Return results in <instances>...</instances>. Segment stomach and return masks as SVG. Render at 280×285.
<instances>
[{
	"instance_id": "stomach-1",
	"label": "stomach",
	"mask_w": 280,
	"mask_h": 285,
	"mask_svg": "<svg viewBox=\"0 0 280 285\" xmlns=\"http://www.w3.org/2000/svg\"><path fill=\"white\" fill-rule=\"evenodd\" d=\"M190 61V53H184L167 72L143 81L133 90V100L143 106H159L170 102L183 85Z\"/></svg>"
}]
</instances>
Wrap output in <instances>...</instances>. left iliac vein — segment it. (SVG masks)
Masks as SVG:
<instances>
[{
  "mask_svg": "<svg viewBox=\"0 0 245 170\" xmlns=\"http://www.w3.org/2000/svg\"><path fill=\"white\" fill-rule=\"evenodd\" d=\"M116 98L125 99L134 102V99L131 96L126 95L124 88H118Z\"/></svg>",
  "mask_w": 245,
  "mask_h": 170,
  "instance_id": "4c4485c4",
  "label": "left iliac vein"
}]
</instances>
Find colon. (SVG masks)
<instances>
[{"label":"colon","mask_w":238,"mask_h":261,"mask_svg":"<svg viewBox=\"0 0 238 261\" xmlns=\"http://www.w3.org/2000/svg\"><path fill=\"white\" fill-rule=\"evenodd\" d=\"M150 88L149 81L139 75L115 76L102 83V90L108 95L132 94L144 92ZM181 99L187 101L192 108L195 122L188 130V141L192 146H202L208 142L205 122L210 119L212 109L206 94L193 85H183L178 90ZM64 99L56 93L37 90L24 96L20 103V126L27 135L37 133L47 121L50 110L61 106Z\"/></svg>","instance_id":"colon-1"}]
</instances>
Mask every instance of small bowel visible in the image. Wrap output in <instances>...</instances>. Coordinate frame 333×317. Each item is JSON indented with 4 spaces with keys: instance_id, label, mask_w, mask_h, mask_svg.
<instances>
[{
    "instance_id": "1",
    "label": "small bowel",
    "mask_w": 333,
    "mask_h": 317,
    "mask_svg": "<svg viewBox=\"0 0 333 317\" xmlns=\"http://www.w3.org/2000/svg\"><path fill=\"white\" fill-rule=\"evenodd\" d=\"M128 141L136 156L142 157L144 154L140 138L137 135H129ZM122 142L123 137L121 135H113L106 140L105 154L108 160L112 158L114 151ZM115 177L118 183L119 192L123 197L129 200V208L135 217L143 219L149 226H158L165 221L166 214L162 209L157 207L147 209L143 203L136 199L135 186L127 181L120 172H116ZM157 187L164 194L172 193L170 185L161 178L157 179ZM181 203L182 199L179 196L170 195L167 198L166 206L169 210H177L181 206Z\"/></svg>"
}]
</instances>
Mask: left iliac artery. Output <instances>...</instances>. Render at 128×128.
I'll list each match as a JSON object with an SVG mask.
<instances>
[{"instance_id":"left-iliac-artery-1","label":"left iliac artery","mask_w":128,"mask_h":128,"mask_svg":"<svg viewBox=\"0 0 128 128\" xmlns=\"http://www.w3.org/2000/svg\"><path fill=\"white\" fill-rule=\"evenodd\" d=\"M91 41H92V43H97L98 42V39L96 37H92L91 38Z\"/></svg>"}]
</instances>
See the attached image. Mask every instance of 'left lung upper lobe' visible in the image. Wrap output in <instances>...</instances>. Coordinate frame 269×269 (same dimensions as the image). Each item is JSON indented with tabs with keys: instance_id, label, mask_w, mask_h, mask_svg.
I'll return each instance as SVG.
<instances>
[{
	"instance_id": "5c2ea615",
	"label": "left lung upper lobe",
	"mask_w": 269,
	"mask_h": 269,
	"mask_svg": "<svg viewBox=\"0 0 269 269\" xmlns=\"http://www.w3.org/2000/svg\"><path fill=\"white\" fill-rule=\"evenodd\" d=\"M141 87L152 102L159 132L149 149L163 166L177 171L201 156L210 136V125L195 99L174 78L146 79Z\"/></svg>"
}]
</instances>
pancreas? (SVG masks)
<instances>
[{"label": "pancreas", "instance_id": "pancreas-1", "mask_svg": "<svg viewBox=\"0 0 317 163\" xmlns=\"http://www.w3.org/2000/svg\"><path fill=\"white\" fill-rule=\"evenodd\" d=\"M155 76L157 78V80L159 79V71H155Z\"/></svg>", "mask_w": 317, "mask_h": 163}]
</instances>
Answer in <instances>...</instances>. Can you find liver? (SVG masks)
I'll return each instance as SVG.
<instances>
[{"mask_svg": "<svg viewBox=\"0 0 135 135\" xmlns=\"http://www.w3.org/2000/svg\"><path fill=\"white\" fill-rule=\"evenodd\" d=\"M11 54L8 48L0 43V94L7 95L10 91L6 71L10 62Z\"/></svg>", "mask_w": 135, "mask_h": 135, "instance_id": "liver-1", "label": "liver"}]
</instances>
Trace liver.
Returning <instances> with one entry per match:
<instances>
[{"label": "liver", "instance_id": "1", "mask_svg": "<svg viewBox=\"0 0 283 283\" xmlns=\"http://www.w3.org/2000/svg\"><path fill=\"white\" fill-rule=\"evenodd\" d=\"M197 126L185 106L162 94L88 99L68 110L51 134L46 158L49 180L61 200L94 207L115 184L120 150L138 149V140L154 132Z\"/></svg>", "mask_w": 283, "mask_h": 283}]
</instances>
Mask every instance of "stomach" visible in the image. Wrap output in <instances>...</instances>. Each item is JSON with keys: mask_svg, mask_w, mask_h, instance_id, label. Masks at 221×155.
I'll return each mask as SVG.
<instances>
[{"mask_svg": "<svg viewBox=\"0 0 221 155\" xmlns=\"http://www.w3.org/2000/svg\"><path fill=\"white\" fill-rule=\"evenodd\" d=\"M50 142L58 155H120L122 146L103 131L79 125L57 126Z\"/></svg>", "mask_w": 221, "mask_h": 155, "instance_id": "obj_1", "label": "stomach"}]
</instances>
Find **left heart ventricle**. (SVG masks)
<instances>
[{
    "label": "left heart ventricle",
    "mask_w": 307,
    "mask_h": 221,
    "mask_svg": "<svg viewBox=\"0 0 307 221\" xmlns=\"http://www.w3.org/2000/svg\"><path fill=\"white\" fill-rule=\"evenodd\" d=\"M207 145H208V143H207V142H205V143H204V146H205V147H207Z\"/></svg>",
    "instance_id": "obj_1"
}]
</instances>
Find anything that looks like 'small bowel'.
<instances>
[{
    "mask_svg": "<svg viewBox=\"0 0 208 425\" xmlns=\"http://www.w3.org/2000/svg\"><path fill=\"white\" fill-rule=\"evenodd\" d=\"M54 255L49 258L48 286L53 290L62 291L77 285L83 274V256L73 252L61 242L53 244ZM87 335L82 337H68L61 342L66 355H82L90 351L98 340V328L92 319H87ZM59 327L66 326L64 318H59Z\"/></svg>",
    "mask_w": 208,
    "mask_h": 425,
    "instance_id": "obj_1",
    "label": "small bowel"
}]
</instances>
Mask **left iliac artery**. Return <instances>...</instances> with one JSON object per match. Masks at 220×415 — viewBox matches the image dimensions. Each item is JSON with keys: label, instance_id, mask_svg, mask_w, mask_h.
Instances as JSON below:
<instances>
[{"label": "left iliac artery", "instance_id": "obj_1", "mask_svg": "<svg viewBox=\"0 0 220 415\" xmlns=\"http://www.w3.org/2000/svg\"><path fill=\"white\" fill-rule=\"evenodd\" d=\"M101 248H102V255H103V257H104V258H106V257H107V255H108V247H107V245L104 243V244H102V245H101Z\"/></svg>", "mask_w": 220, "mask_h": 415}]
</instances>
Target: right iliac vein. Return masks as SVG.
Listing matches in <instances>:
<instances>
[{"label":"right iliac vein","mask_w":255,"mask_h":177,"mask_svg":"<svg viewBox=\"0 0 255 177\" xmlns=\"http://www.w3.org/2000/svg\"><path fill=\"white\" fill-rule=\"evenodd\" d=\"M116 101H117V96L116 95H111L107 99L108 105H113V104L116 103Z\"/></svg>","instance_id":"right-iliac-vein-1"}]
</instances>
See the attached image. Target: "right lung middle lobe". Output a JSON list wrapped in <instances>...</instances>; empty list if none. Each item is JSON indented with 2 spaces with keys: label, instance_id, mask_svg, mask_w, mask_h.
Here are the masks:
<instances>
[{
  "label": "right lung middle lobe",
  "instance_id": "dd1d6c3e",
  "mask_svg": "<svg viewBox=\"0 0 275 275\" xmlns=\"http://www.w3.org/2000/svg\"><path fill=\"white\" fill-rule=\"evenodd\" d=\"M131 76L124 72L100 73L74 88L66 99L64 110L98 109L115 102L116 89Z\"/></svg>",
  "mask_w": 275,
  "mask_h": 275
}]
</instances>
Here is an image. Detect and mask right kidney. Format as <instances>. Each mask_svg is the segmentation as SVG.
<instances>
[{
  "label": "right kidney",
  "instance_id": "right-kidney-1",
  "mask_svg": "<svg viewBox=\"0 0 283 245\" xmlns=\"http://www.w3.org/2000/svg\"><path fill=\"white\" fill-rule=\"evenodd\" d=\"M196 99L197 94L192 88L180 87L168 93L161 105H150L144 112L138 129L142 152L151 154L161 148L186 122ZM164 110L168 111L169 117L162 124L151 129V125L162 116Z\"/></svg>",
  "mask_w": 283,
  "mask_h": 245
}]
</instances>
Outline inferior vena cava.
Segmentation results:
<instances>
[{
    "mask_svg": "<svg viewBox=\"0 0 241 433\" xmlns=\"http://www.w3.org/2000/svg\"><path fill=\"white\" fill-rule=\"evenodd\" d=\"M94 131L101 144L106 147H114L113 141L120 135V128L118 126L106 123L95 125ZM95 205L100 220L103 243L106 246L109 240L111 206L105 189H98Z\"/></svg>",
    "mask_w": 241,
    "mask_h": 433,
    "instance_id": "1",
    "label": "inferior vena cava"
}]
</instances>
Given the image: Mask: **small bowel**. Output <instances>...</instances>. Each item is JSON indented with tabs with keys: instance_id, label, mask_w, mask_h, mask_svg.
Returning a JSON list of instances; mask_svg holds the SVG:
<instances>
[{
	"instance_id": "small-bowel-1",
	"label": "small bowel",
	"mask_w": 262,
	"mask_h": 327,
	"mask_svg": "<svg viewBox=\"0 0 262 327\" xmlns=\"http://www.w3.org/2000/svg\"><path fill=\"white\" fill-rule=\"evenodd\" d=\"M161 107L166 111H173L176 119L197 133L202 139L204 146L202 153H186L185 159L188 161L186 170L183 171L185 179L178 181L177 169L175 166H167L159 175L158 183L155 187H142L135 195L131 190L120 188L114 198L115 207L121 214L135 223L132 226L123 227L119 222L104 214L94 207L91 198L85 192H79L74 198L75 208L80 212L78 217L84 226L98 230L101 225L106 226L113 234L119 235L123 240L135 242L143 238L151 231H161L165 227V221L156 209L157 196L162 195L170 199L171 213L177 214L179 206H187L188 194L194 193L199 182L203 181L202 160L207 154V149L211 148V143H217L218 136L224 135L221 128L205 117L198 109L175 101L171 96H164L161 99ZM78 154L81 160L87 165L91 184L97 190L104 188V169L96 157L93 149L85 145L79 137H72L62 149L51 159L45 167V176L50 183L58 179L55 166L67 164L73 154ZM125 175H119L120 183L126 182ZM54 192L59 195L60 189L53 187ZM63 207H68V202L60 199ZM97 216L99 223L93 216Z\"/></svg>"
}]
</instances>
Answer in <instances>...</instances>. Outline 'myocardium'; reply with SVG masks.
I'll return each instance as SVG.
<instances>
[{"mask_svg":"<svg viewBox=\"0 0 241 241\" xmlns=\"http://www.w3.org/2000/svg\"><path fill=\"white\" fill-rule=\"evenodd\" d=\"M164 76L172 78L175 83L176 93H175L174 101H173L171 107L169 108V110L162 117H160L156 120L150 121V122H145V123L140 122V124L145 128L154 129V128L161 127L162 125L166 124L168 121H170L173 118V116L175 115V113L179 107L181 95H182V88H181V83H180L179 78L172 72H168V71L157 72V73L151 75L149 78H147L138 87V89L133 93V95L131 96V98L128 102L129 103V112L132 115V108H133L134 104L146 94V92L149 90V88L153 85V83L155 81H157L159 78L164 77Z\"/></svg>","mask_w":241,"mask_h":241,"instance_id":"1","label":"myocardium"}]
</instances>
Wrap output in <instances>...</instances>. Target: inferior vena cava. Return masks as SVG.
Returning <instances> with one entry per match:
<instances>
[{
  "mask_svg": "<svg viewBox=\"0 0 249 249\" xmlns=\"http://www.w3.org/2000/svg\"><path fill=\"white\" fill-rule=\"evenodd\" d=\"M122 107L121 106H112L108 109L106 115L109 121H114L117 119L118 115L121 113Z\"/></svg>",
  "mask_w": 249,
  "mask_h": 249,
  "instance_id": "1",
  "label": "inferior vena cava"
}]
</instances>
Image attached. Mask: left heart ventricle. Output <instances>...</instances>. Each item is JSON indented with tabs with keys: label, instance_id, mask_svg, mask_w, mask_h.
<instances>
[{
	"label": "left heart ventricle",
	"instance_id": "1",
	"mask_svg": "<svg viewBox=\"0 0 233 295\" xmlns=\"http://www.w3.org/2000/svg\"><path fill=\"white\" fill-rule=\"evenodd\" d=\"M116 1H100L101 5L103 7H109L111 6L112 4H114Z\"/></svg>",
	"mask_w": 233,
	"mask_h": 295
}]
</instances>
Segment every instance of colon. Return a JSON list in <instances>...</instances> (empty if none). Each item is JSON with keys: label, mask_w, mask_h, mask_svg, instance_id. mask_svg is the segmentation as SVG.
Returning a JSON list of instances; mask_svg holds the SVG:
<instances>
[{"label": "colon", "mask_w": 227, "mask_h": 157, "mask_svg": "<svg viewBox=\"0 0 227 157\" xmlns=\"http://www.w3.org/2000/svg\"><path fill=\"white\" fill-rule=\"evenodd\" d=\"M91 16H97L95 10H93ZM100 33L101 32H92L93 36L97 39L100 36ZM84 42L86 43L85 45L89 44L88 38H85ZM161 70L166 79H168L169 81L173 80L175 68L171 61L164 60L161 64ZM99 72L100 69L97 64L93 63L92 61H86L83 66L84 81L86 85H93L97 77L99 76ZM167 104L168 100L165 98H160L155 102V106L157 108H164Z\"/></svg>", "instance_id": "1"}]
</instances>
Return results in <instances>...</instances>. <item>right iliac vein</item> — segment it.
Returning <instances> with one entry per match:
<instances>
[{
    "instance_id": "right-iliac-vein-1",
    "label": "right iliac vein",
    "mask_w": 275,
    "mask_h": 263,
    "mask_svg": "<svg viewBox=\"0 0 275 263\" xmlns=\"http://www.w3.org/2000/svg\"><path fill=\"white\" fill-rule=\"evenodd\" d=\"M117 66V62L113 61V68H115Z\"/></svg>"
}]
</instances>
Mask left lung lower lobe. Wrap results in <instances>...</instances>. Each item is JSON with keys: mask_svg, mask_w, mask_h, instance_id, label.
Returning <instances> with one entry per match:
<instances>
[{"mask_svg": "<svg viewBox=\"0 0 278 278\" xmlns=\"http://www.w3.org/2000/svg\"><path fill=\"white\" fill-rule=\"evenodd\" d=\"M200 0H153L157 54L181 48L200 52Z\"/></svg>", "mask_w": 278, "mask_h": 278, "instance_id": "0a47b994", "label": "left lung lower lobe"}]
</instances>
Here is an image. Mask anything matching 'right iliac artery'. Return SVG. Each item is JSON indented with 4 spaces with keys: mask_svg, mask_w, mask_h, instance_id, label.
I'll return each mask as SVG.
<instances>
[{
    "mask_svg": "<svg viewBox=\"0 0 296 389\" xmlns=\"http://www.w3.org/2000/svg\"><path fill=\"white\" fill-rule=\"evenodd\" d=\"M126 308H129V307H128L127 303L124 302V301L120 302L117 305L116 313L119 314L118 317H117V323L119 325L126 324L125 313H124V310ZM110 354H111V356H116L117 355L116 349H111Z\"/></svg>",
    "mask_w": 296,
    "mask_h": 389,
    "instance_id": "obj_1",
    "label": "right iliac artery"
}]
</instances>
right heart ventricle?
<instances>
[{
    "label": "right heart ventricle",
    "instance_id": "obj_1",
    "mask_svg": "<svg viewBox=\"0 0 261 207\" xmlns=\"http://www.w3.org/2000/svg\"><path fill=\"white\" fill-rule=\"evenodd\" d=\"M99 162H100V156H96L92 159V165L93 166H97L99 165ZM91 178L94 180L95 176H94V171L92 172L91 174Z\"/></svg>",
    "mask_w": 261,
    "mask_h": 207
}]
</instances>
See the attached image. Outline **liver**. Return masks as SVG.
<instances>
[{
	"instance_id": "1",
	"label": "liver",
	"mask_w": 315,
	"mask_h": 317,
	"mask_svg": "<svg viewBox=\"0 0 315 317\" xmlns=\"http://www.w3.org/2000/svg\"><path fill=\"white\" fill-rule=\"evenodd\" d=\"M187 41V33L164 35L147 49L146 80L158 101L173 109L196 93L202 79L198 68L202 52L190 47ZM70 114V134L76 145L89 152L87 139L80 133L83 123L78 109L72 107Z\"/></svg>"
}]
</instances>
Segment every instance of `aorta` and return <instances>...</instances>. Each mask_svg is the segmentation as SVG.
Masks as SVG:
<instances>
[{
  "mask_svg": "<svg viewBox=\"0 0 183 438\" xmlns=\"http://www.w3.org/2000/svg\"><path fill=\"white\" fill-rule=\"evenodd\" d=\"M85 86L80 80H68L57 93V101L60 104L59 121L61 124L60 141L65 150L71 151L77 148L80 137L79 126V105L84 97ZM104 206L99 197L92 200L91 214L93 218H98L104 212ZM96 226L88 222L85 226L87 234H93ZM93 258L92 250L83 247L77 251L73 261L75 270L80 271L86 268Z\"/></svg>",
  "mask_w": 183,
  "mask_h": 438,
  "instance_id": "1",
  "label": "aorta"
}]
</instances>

# WHAT TO DO
Output, exactly and with nothing else, the lines from the line containing "See the attached image. Outline" to the end of the entries.

# WRITTEN RESPONSE
See the attached image. Outline **liver**. Return masks as SVG.
<instances>
[{
	"instance_id": "1",
	"label": "liver",
	"mask_w": 315,
	"mask_h": 317,
	"mask_svg": "<svg viewBox=\"0 0 315 317\" xmlns=\"http://www.w3.org/2000/svg\"><path fill=\"white\" fill-rule=\"evenodd\" d=\"M187 41V33L164 35L147 49L146 80L158 101L173 109L196 93L202 79L198 68L202 52L190 47ZM70 114V134L76 145L89 152L87 139L80 133L83 123L78 109L72 107Z\"/></svg>"
}]
</instances>
Segment every instance of `aorta` and return <instances>...</instances>. Each mask_svg is the segmentation as SVG.
Masks as SVG:
<instances>
[{
  "mask_svg": "<svg viewBox=\"0 0 183 438\" xmlns=\"http://www.w3.org/2000/svg\"><path fill=\"white\" fill-rule=\"evenodd\" d=\"M85 86L80 80H68L57 93V101L60 104L59 121L61 124L60 141L65 150L71 151L77 148L80 137L79 126V105L84 97ZM104 206L99 197L92 200L91 214L93 218H98L104 212ZM96 226L88 222L85 226L87 234H93ZM93 258L92 250L83 247L77 251L73 261L75 270L80 271L86 268Z\"/></svg>",
  "mask_w": 183,
  "mask_h": 438,
  "instance_id": "1",
  "label": "aorta"
}]
</instances>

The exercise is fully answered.